Dehors, sur le marché, ce sont les femmes qui s’affairent. Deux copines attendent dans une voiture. L’une, au volant, est voilée et maquillée et brandit un portable ultramoderne. L’autre, une lycéenne en tourisme, porte un bonnet de laine, façon hip-hop. « Toutes mes cousines sont voilées, mais je ne vois pas trop l’utilité, explique-t-elle. Certaines le mettent parce que c’est à la mode, d’autres par obligation. » Son amie ne lui lance aucun regard réprobateur. Chacune son choix.

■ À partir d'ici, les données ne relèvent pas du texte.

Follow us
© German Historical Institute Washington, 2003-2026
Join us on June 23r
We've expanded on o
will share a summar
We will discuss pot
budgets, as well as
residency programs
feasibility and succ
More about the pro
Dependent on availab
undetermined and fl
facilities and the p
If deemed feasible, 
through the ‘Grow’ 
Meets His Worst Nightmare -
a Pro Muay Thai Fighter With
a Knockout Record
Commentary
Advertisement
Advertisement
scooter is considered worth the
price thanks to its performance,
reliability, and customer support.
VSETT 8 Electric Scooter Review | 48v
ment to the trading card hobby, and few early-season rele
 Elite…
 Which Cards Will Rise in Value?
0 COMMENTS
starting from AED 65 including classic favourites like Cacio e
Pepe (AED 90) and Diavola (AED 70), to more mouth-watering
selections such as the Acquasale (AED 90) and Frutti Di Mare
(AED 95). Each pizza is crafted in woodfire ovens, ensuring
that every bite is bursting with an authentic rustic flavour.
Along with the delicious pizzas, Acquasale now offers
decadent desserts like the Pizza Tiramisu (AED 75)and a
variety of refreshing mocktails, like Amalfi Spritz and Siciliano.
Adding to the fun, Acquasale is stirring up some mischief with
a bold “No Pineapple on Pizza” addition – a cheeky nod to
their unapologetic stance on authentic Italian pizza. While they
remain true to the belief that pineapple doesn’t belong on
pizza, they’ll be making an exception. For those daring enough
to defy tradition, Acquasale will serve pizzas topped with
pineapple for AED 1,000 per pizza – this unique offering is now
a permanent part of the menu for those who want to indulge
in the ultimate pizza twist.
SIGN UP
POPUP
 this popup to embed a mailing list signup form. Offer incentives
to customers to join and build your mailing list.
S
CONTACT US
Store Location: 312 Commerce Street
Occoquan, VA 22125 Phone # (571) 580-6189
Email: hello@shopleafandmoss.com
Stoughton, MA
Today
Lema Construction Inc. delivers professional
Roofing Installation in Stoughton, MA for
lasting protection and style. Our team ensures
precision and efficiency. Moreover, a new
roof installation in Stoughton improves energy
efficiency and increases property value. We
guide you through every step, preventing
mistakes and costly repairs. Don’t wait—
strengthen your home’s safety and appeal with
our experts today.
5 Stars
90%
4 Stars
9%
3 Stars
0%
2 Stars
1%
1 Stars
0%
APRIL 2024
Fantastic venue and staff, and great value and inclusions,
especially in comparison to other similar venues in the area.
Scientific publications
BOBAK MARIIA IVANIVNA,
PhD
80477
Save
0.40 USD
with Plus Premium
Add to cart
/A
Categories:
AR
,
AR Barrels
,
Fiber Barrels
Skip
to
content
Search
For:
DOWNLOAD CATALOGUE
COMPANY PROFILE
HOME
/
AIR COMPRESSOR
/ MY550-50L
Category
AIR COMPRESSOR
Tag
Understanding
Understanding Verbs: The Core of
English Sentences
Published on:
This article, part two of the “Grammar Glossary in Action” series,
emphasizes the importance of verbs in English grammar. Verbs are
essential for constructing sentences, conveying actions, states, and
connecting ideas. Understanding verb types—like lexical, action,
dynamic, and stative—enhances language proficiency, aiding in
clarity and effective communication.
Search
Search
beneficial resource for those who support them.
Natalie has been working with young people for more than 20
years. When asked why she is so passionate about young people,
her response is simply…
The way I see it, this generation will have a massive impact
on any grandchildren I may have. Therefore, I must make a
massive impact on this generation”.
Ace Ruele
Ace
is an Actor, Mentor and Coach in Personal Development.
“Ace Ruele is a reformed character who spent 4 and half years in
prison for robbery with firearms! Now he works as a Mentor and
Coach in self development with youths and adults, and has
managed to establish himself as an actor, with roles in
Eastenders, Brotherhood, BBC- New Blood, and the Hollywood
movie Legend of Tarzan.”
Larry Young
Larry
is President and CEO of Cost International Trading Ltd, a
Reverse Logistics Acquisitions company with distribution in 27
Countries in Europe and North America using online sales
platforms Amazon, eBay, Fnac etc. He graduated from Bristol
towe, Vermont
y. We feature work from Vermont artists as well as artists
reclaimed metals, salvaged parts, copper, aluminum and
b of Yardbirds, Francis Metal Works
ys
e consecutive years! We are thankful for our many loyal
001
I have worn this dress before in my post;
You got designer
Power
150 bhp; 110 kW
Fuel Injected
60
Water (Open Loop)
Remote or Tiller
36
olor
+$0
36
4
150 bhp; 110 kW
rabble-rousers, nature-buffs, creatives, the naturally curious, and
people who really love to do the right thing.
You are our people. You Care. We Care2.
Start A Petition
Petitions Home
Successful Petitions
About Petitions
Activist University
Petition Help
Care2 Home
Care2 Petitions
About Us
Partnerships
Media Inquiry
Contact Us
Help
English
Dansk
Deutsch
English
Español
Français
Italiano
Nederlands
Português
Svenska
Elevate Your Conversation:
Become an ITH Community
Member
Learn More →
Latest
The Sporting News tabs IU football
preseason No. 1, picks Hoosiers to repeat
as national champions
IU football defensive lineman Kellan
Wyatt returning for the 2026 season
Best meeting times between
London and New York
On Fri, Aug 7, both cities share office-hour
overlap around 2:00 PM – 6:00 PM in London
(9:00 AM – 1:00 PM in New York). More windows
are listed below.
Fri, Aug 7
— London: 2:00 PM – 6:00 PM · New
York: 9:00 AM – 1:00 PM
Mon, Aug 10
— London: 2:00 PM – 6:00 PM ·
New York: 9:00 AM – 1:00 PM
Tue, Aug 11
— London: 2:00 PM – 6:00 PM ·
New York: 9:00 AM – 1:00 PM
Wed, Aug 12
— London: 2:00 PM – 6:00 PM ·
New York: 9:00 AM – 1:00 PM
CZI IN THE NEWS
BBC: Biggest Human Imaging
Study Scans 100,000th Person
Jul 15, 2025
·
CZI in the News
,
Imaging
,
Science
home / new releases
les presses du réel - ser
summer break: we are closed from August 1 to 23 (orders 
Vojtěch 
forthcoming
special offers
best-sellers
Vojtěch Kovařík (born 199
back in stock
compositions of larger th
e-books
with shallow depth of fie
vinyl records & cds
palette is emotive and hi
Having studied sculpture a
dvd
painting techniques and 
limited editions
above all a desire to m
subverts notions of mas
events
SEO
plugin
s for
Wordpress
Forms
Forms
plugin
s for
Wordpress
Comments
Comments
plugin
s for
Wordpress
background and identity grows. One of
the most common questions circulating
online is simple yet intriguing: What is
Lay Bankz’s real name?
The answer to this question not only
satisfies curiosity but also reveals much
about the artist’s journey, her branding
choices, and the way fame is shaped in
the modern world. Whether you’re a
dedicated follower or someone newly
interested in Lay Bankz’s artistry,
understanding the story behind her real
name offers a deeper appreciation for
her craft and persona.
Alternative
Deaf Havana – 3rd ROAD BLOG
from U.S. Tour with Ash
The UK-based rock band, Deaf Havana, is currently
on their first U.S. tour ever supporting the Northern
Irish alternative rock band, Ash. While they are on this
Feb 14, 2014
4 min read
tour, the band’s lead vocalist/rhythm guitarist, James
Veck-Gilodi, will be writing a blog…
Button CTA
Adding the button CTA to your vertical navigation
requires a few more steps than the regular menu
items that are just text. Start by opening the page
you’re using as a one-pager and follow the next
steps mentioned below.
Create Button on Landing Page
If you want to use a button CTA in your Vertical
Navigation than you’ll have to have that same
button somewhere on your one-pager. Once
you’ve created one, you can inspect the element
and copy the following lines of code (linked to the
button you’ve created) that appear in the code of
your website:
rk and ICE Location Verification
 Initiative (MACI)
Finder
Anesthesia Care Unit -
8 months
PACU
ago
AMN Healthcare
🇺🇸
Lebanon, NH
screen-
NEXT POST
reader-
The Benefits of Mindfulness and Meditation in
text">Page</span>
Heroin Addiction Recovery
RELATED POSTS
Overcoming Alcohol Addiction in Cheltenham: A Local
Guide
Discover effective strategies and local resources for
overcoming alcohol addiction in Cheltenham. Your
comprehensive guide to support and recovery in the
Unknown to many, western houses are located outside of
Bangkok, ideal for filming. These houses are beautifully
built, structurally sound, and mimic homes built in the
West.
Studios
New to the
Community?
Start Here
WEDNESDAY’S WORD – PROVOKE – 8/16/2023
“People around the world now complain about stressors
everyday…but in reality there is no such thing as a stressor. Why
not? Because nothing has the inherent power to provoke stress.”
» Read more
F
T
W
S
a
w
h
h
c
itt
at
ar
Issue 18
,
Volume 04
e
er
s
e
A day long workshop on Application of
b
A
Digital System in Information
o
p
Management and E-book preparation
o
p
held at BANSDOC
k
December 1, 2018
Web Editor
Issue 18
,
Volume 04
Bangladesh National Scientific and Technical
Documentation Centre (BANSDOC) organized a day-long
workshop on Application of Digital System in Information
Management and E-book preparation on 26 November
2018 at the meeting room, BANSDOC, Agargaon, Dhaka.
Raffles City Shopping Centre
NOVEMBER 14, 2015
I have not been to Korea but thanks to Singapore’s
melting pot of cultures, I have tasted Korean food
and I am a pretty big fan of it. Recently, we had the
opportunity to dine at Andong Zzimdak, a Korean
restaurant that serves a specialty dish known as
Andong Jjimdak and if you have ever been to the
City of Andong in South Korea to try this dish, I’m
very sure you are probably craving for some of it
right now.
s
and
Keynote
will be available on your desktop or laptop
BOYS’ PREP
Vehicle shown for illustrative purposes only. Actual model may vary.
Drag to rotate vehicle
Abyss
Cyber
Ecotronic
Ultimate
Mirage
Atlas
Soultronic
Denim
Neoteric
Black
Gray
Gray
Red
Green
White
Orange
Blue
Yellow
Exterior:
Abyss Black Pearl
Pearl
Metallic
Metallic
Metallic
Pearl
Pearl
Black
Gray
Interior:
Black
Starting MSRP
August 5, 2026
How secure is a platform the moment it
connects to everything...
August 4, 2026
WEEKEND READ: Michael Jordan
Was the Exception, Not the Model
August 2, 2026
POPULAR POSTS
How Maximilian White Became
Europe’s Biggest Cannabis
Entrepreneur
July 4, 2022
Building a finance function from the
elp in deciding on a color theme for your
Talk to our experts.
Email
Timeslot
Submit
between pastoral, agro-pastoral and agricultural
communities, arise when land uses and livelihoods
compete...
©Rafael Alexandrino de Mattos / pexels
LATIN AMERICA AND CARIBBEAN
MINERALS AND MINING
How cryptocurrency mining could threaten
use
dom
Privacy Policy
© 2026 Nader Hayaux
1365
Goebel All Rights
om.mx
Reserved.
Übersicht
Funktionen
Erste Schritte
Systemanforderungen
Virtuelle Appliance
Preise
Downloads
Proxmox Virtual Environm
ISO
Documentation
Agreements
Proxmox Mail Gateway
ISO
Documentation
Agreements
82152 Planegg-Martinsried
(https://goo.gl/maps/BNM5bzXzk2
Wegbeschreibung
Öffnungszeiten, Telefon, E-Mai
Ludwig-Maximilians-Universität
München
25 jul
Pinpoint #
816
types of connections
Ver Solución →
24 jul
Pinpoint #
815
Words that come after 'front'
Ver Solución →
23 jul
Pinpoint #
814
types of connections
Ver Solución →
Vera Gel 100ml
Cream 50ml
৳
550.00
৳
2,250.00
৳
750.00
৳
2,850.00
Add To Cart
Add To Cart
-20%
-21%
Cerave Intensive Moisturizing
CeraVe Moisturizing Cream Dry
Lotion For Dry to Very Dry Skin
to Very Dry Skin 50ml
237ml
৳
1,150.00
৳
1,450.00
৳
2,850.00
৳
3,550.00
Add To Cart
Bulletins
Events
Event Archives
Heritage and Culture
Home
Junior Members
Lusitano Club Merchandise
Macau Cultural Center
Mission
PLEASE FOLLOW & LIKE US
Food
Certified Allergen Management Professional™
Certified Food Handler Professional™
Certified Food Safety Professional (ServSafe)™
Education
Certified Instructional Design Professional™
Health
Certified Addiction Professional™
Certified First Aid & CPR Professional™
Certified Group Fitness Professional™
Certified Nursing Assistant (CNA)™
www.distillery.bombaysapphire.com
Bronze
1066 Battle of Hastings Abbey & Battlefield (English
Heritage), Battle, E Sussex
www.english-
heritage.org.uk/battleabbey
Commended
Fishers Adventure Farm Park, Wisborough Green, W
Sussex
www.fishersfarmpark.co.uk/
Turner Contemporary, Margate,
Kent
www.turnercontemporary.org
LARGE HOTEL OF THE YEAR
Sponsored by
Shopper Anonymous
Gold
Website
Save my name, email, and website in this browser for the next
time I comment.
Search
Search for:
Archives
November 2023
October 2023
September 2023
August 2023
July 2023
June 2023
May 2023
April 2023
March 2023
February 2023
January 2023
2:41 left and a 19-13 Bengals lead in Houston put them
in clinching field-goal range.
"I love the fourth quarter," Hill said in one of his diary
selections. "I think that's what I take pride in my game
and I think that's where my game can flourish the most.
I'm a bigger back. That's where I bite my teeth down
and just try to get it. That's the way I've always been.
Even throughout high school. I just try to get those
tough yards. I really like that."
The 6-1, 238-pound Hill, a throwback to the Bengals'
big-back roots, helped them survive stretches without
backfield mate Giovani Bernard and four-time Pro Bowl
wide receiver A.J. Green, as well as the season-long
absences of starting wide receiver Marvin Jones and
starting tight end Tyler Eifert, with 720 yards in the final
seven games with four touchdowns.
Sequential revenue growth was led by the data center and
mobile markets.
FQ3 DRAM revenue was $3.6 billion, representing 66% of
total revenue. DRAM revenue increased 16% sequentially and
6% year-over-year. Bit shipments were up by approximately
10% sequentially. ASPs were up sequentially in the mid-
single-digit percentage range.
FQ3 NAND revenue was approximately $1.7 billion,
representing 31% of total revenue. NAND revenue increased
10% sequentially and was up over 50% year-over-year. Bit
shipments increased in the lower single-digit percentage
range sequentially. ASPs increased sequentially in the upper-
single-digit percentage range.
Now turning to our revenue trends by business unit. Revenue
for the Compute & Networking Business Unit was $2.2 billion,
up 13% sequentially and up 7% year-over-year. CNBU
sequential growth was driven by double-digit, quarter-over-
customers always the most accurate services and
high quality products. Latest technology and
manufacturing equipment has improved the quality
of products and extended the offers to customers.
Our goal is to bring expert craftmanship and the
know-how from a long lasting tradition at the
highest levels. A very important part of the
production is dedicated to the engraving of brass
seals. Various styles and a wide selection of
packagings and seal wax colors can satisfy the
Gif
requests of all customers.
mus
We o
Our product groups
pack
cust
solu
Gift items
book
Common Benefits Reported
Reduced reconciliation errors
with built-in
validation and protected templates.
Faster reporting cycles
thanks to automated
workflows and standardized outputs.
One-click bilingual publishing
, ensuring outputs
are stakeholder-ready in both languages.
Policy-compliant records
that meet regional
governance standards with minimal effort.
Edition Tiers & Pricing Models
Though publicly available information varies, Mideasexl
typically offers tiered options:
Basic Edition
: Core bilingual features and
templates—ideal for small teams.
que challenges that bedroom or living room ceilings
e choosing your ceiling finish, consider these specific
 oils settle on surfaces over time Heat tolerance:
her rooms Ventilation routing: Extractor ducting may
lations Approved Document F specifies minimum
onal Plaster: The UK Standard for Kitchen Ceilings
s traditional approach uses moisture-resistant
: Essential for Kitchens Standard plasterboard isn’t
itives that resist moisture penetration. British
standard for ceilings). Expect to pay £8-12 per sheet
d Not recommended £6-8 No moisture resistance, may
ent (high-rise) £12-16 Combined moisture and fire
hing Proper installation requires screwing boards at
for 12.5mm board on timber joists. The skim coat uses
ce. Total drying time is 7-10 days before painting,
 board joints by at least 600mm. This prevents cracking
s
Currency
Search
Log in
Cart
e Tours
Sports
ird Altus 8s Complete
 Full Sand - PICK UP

Linda s’arrête à un stand de fruits et légumes. C’est une aide-soignante, née dans le Maine-et-Loire. Elle vit à Bruxelles avec son mari et sa fille. « En France, l’islam a une mauvaise image. Ma sœur et ma mère qui vivent à Saumur sont voilées depuis peu, elles ont des regards noirs à la caisse. » Ici, Linda se présente avec son hijab pour des entretiens d’embauche « et cela ne pose pas de problème ». « Il y a une vraie communauté islamique : on a même le fitness, la natation, l’aérobic. » Elle sort ses papiers de son sac, sur la photo d’identité, elle porte le foulard. « Ici, ma place est bien définie comme musulmane. »
Etincelle
« Les communautés font partie de l’histoire belge. Nous n’avons pas la même langue ni la même religion, cela amortit un peu les différences liées à l’immigration, analyse Edouard Delruelle . Mais parfois, il peut suffire d’une étincelle. »L’an dernier quand Joe Van Holsbeeck, 17 ans, a été tué à la gare centrale de Bruxelles, tout le monde a montré les Marocains du doigt et glosé sur l’échec du relativisme culturel. Le meurtrier était en fait polonais.